As far as I know Perrin hasn't done any clinical trial of his method. His PhD research was laughably bad. For me that's enough to doubt everything he says. It's all self promotion, not science.
I know, but Perrin has an avid and vocal following of patients and Perrin therapists (3 days training) who are misinforming the public via the national press - and the only people contradicting them are ME patients who are in the know. I'd just like some science literate backup for countering the Perrin publicity.

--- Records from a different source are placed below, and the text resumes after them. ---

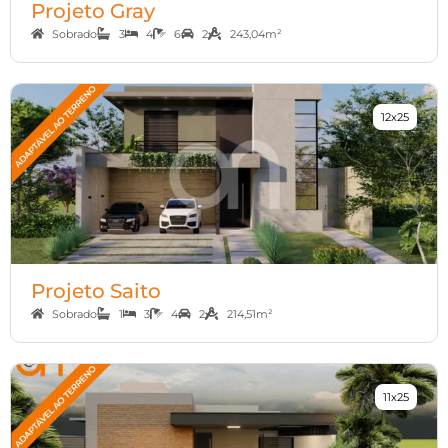
Projeto Gray
Sobrado
3
4
6
2
243,04m²
12x25
Projeto Saito
Sobrado
1
3
4
2
214,51m²
11x25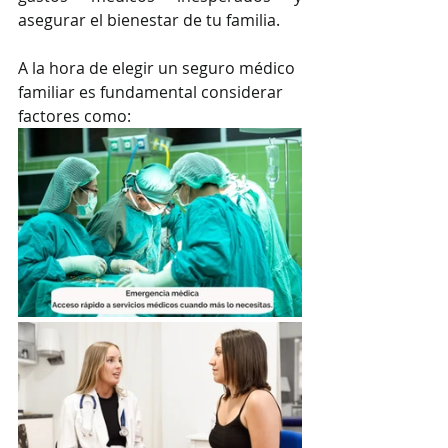
asegurar el bienestar de tu familia.
A la hora de elegir un seguro médico 
familiar es fundamental considerar 
factores como: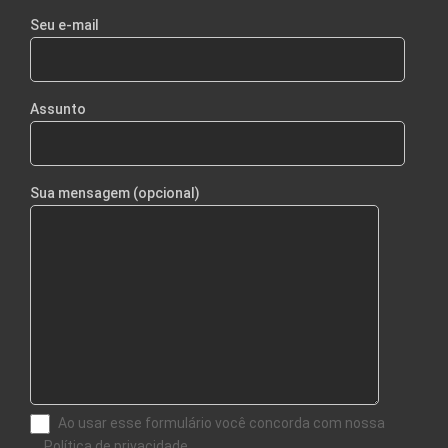
Seu e-mail
Assunto
Sua mensagem (opcional)
Ao usar esse formulário você concorda com nossa
Política de privacidade.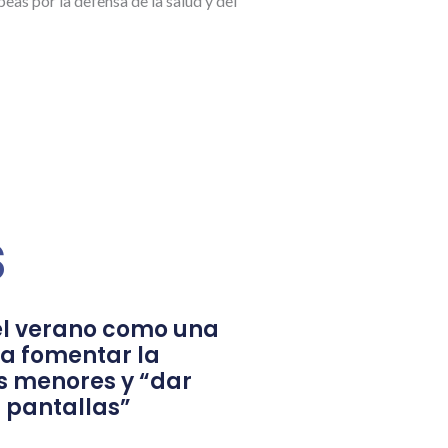
as por la defensa de la salud y del
s
l verano como una
a fomentar la
s menores y “dar
 pantallas”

They claim there was an NHS Trial. It wasn't about the effectiveness of Perrin but was on Perrin's own diagnosis method. I do not have the stamina to go into it. He told a guy who had botched spinal surgery followed by fatigue that he was "a textbook case of ME". It looks like Perrin, as well as LP Parker, have redefined ME as something it isn't, and their redefinitions are what they claim to cure. What I need is someone to debunk the 'lymph is at the heart of ME' statements. His fans are determined.
In that case I'd just point out for the sake of other readers that there's no evidence, and leave it at that. There's no way to persuade fanatical fans of alt med.
It's not about trying to convince the Perrin fans, but to intervene in their persuading the newspaper reading public.